The second person ever to be cured of HIV is still free of active virus more than two years on, a study published by medical journal The Lancet HIV revealed on Tuesday.
Two and a half years ago, Adam Castillejo – previously identified as the “London patient” – finished HIV antiretroviral therapy.
He underwent a stem cell transplant to treat lymphoma and his donor carried a mutation known as CCR5-delta 32, which made him resistant to HIV.
Researchers said that in treating his lymphoma, they believe Castillejo, now 41, was cured of HIV.
HIV (human immunodeficiency virus) is a life-long viral infection that attacks the body’s immune system and can have significant health consequences.
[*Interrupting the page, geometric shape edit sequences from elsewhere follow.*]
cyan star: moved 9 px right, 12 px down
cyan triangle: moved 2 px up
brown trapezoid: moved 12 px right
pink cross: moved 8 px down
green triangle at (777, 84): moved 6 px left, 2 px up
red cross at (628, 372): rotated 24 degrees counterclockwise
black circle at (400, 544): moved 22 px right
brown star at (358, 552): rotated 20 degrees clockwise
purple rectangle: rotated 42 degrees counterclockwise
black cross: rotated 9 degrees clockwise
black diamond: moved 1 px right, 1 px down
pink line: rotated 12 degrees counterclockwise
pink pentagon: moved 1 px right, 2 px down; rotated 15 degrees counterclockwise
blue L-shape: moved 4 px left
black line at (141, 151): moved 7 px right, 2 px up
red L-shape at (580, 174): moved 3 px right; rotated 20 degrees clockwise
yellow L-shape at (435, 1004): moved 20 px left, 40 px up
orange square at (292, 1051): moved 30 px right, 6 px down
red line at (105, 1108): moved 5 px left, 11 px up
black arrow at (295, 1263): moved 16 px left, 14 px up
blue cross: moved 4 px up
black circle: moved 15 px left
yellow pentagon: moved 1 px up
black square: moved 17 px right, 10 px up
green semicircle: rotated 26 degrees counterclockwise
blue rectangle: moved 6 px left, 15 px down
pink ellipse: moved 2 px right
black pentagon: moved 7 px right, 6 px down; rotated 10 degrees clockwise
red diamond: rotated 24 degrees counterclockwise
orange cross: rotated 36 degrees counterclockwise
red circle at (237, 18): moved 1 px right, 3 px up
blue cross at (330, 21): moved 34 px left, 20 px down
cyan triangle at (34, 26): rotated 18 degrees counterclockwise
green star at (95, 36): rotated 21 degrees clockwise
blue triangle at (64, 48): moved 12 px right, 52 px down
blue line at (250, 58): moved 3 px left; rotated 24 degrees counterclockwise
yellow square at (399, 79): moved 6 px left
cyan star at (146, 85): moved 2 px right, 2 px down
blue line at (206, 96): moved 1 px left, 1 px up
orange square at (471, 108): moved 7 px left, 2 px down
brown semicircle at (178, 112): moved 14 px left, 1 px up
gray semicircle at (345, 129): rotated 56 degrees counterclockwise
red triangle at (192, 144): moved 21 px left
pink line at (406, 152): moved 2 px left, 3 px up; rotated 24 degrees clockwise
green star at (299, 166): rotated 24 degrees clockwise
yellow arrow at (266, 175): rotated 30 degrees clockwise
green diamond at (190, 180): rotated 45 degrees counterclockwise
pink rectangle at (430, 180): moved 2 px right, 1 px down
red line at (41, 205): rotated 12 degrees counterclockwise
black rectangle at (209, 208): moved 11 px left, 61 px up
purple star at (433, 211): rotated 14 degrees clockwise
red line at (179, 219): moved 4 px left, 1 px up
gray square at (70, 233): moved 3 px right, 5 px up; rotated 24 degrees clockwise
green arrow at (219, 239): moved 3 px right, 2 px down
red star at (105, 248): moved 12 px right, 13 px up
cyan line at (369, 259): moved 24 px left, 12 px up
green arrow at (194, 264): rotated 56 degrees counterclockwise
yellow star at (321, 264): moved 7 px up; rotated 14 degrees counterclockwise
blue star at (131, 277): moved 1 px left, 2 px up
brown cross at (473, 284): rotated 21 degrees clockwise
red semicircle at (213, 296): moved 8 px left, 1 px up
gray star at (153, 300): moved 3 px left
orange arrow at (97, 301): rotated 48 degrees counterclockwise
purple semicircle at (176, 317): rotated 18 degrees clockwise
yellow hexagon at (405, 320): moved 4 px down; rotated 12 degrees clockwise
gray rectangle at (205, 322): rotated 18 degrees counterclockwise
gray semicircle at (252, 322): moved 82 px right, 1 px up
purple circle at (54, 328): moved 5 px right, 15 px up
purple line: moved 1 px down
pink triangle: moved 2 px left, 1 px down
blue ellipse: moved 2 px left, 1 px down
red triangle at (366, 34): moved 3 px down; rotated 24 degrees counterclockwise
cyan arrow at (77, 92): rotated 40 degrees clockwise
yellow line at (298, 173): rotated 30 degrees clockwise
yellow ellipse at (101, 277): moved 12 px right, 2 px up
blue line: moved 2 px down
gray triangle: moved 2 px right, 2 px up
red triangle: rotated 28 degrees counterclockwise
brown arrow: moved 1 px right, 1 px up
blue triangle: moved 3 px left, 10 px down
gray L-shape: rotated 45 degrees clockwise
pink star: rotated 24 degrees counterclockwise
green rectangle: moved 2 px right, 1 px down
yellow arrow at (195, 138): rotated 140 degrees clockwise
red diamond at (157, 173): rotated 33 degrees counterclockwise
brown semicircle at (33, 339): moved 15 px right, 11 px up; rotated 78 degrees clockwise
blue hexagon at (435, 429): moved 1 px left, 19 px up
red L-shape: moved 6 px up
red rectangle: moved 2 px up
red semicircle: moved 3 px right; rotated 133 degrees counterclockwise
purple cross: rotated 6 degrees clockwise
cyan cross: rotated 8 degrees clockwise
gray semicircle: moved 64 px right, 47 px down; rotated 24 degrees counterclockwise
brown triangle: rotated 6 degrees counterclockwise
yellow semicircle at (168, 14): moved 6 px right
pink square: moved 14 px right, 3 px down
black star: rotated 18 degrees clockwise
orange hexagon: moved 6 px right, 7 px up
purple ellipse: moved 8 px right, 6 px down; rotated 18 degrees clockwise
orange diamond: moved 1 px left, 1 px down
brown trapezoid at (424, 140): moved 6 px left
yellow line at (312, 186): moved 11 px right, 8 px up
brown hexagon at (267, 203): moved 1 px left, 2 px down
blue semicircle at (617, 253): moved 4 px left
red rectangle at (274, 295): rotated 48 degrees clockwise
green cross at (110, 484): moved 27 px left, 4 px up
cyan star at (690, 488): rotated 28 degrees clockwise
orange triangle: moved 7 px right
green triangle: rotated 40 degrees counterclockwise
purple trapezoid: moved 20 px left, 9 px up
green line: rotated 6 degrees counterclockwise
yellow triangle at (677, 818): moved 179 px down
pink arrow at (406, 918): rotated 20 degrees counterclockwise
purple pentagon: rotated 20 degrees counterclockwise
There is no widely available cure, however, the virus is treatable with a combination of drugs known as antiretroviral therapy that reduces the amount of virus in a person’s blood and it is preventable by using PrEP, which was approved by the US Food and Drug Administration in 2012.
According to UNAids there were 37.9 million people globally living with HIV in 2018.
“Our findings show that the success of stem cell transplantation as a cure for HIV, first reported nine years ago in the Berlin patient, can be replicated,” said Ravindra Gupta, lead author of the study and a professor in University of Cambridge’s clinical microbiology department.
Unlike the Berlin patient – identified later as Timothy Ray Brown – Castillejo underwent only one stem-cell transplantation instead of two and did not have radiotherapy to his entire body as part of his treatment.
Castillejo represents a step toward a less intensive treatment approach, the authors said.
Still, given the invasive nature of the experimental treatment, the authors caution its widespread use.
“It is important to note that this curative treatment is high-risk, and only used as a last resort for patients with HIV who also have life-threatening haematological malignancies,” Gupta said. “Therefore, this is not a treatment that would be offered widely to patients with HIV who are on successful antiretroviral treatment.”
Since Castillejo is only the second reported patient to undergo this experimental treatment successfully, the authors note that he will require continued, but much less frequent, monitoring for re-emergence of the virus.
Sharon Lewin, director of the Peter Doherty Institute for Infection and Immunity at the University of Melbourne, said that the case was an “exciting advance” but should be viewed in context.
“It’s hard to know if this is a cure, only time will tell, but this is looking very promising,” Lewin said in a statement sent to CNN.
“This case is an exciting advance, but we need to also place it in context – curing people of HIV via a bone marrow transplant is just not a viable option on any kind of scale. We need to constantly reiterate the importance of, prevention, early testing and treatment adherence as the pillars of the current global response to HIV/AIDS. And maintain the search for an HIV cure,” she added.
In an interview with the New York Times, Castillejo said that he decided to reveal his identity after years of difficult treatments and moments of despair.
“This is a unique position to be in, a unique and very humbling position,” Castillejo told the newspaper. “I want to be an ambassador of hope.”
Kat Smithson, director of policy at the National AIDS Trust, applauded Castillejo for sharing his experience, adding that there is a stigma around HIV which can make it difficult for some people to seek help.
“His story helps raise much-needed awareness of HIV, but broader than that it’s a story about incredible resilience, determination and hope,” she said in a statement to CNN.